Abstract

Background: Mechanisms for pyrazinamide (Z) resistance in Mycobacterium tuberculosis (M.tb) remain poorly understood. Recently it has been suggested that Z monoresistance is commoner amongst lineage 1 Indo-Oceanic isolates. As this Z resistance is not mediated through recognised pncA mutations, formal phenotypic testing is required for detection (Modlin, S.J.?et al. Antimicrobial Agents and Chemotherapy 2021;65). We sought to identify how this applied to a North-London cohort.

Aims: To identify: 1. The proportion of lineage 1 isolates 2. The rate of phenotypic Z resistance 3. The time from specimen microscopy to confirmation of Z status. 4. Whether phenotypic Z resistance altered treatment management.Methods: A review of M.tb isolates in patients at a TB centre between 01/01/22 and 31/01/23.
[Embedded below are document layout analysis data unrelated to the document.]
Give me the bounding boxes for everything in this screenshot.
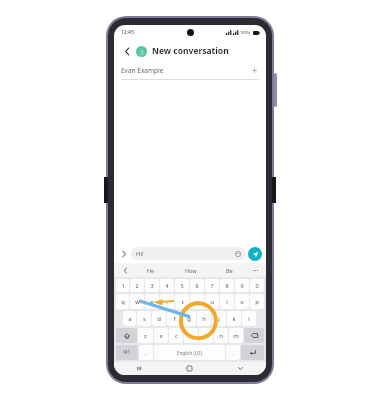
- staticText: Evan Example: [121, 66, 164, 75]
- staticText: 5: [180, 282, 184, 289]
- staticText: 0: [255, 282, 259, 289]
- button[interactable]: ,: [139, 345, 153, 360]
- button[interactable]: .: [226, 345, 240, 360]
- button[interactable]: Expand: [118, 248, 129, 259]
- staticText: t: [181, 298, 184, 306]
- staticText: u: [210, 298, 214, 306]
- button[interactable]: Be: [210, 263, 249, 277]
- staticText: 7: [210, 282, 214, 289]
- button[interactable]: k: [227, 311, 241, 326]
- staticText: k: [232, 315, 236, 323]
- staticText: 9: [240, 282, 244, 289]
- staticText: c: [175, 332, 178, 340]
- button[interactable]: b: [199, 328, 213, 343]
- button[interactable]: Symbols: [116, 345, 138, 360]
- staticText: 100%: [240, 30, 251, 35]
- staticText: g: [187, 315, 191, 323]
- button[interactable]: 8: [220, 279, 234, 292]
- button[interactable]: p: [250, 294, 264, 309]
- staticText: Hi!: [136, 250, 144, 258]
- button[interactable]: c: [169, 328, 183, 343]
- button[interactable]: English (US): [154, 345, 225, 360]
- button[interactable]: 2: [130, 279, 144, 292]
- button[interactable]: Backspace: [244, 328, 264, 343]
- button[interactable]: Hi!: [131, 247, 246, 260]
- button[interactable]: d: [152, 311, 166, 326]
- staticText: 12:45: [121, 29, 134, 36]
- staticText: i: [226, 298, 228, 306]
- staticText: b: [204, 332, 208, 340]
- button[interactable]: Send: [248, 247, 262, 261]
- staticText: 8: [225, 282, 229, 289]
- button[interactable]: Evan Example: [121, 62, 259, 79]
- button[interactable]: Recents: [114, 362, 164, 375]
- button[interactable]: o: [235, 294, 249, 309]
- button[interactable]: 1: [116, 279, 129, 292]
- button[interactable]: 7: [205, 279, 219, 292]
- button[interactable]: u: [205, 294, 219, 309]
- staticText: j: [218, 315, 220, 323]
- button[interactable]: 0: [250, 279, 264, 292]
- button[interactable]: e: [145, 294, 159, 309]
- staticText: Be: [226, 267, 233, 274]
- button[interactable]: Back: [215, 362, 266, 375]
- button[interactable]: 6: [190, 279, 204, 292]
- staticText: l: [248, 315, 250, 323]
- staticText: 6: [195, 282, 199, 289]
- button[interactable]: Back: [121, 45, 134, 58]
- staticText: m: [233, 332, 239, 340]
- staticText: d: [157, 315, 161, 323]
- button[interactable]: q: [116, 294, 129, 309]
- other: Add recipient: [250, 66, 259, 75]
- button[interactable]: z: [138, 328, 153, 343]
- staticText: 2: [135, 282, 139, 289]
- button[interactable]: Shift: [116, 328, 137, 343]
- staticText: New conversation: [152, 45, 229, 57]
- button[interactable]: He: [131, 263, 171, 277]
- staticText: e: [150, 298, 154, 306]
- staticText: !#1: [123, 349, 131, 356]
- button[interactable]: y: [190, 294, 204, 309]
- button[interactable]: i: [220, 294, 234, 309]
- staticText: x: [159, 332, 163, 340]
- button[interactable]: How: [171, 263, 210, 277]
- staticText: h: [202, 315, 206, 323]
- button[interactable]: l: [242, 311, 256, 326]
- button[interactable]: 5: [175, 279, 189, 292]
- staticText: y: [195, 298, 199, 306]
- staticText: a: [128, 315, 132, 323]
- staticText: s: [143, 315, 146, 323]
- staticText: How: [185, 267, 197, 274]
- staticText: English (US): [177, 350, 202, 356]
- button[interactable]: 4: [160, 279, 174, 292]
- staticText: 4: [165, 282, 169, 289]
- button[interactable]: More suggestions: [249, 263, 261, 277]
- button[interactable]: Home: [164, 362, 215, 375]
- staticText: o: [240, 298, 244, 306]
- button[interactable]: s: [137, 311, 151, 326]
- button[interactable]: a: [123, 311, 136, 326]
- button[interactable]: Previous: [119, 263, 131, 277]
- button[interactable]: x: [154, 328, 168, 343]
- button[interactable]: w: [130, 294, 144, 309]
- button[interactable]: v: [184, 328, 198, 343]
- button[interactable]: t: [175, 294, 189, 309]
- button[interactable]: m: [229, 328, 243, 343]
- staticText: 3: [150, 282, 154, 289]
- staticText: q: [121, 298, 125, 306]
- button[interactable]: g: [182, 311, 196, 326]
- staticText: f: [173, 315, 176, 323]
- button[interactable]: r: [160, 294, 174, 309]
- staticText: r: [166, 298, 169, 306]
- staticText: p: [255, 298, 259, 306]
- staticText: z: [144, 332, 147, 340]
- button[interactable]: f: [167, 311, 181, 326]
- button[interactable]: j: [212, 311, 226, 326]
- button[interactable]: 9: [235, 279, 249, 292]
- staticText: .: [232, 349, 234, 356]
- button[interactable]: h: [197, 311, 211, 326]
- button[interactable]: Enter: [241, 345, 264, 360]
- button[interactable]: n: [214, 328, 228, 343]
- button[interactable]: 3: [145, 279, 159, 292]
- staticText: w: [135, 298, 140, 306]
Results: Twelve patient isolates were identified as having lineage 1 M.tb strains, of which four (33.3%) were phenotypically Z resistant. The median number of days from sample microscopy to availability of phenotypic susceptibility was 91 days. In 2 patients, treatment for Z was stopped after lineage 1 phenotypics were confirmed. In 5 patients, Z was stopped for other reasons. In 4 patients, Z treatment had already been completed. One patient is still receiving Z despite their lineage 1 status. One patient stopped isoniazid due to peripheral neuropathy and was later found to have phenotypic Z resistance.

Conclusions: Currently, it is not clear if lineage 1 phenotypic low level Z resistance affects risk of relapse. Increased awareness of these findings may influence management, especially if there are challenges with remaining antituberculous regimen.